Four Emerging Principles on Fair Use and Training Artificial Intelligence
By Paul Roberts modernpatentlaw.com
Across landmark decisions in Ross Intelligence, Bartz v. Google, and Kadrey v. Meta, federal courts are converging on a coherent framework for evaluating AI training under copyright law. These cases establish four foundational principles that collectively define the boundaries of lawful machine learning in 2025.
This framework represents the judiciary's pragmatic response to transformative technology—adapting century-old fair use doctrine to accommodate analytical uses that bear little resemblance to traditional copying. The principles address transformation, intermediate copying, market harm, and the diminished role of creative nature when use is non-expressive.
Principle 1: Transformation Is Function-Specific
What the Copying Does
Courts now focus on the purpose and function of the use rather than merely the amount copied or technical means employed.
Analytical Repurposing
When AI training extracts linguistic patterns for analysis rather than reproducing expression for consumption, the use qualifies as transformative.
Learning vs. Competing
The critical distinction: learning from copyrighted works differs fundamentally from competing with them in their native markets.

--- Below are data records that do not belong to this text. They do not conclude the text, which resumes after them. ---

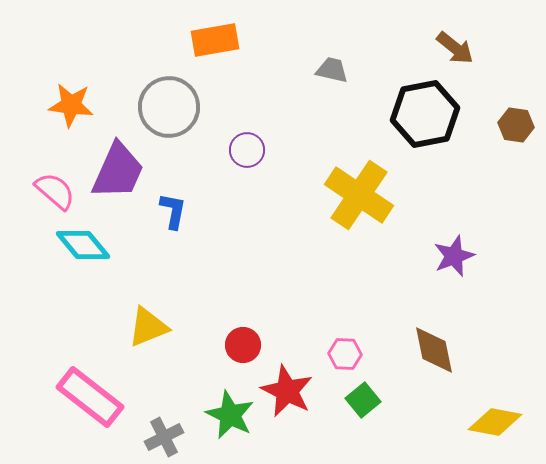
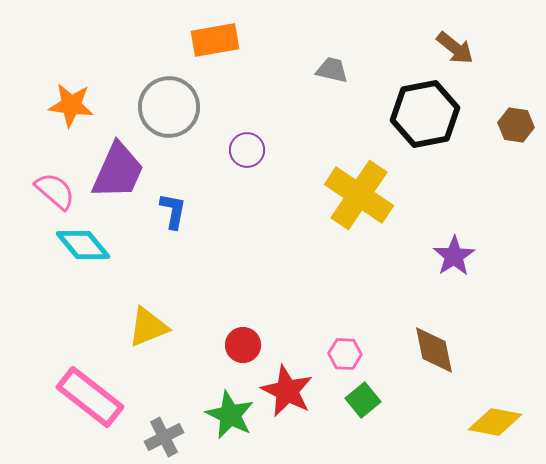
purple star: rotated 12 degrees counterclockwise
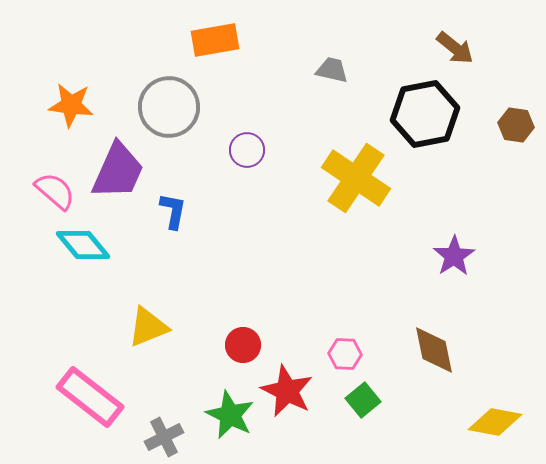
yellow cross: moved 3 px left, 17 px up
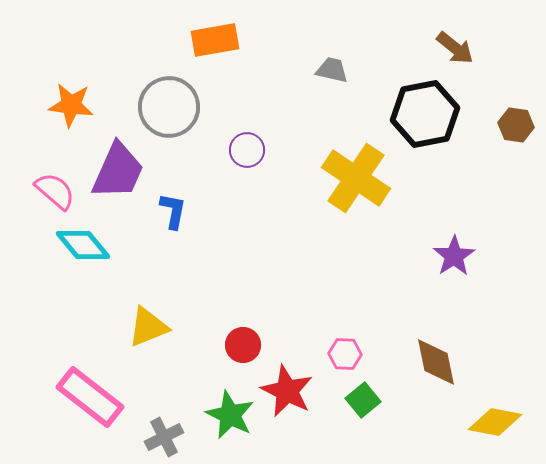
brown diamond: moved 2 px right, 12 px down
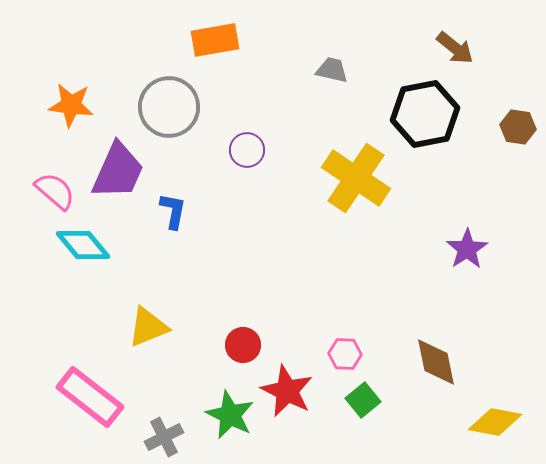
brown hexagon: moved 2 px right, 2 px down
purple star: moved 13 px right, 7 px up
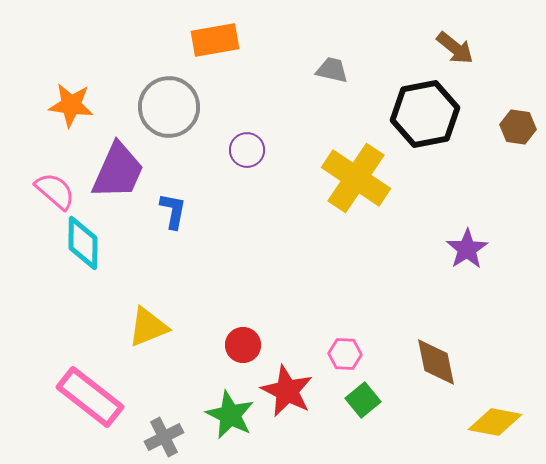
cyan diamond: moved 2 px up; rotated 40 degrees clockwise
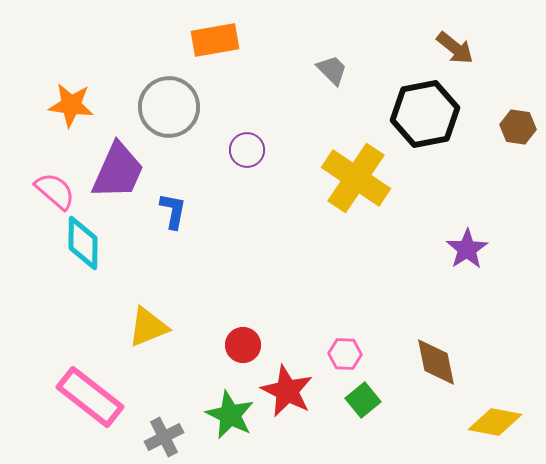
gray trapezoid: rotated 32 degrees clockwise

"The use is for an entirely new and different function"—Judge Chhabria's formulation captures how function-driven analysis reshapes transformation inquiry under the first fair use factor.
This principle effectively inverts traditional analysis. Volume of copying becomes secondary when the purpose of that copying serves a fundamentally different function than the original work's expressive or entertainment value. Courts assess what the AI system does with the training data, not merely what it takes.
Principle 2: Intermediate Copying Is Permissible
Doctrinal Foundation
Building on precedents from Google v. Oracle, Sony v. Connectix, and Sega v. Accolade, courts recognize that complete copying can be lawful when technologically necessary for a transformative purpose.
The key inquiry shifts from whether entire works were copied to whether the AI system subsequently exposes that protected expression to end users.
Application to AI Training
Both Bartz and Kadrey confirm that ingesting complete copyrighted works to extract linguistic structure—without reproducing those works in outputs—falls within established intermediate copying doctrine.
What matters is not the training corpus itself, but whether the resulting model functions as a substitute for the original copyrighted materials or merely embodies learned patterns.
This principle eliminates per se liability for full-text ingestion during training. Courts treat the training phase as intermediate copying—a necessary step in creating a transformative analytical tool. Liability attaches only when outputs impermissibly reconstruct or substitute for the training materials.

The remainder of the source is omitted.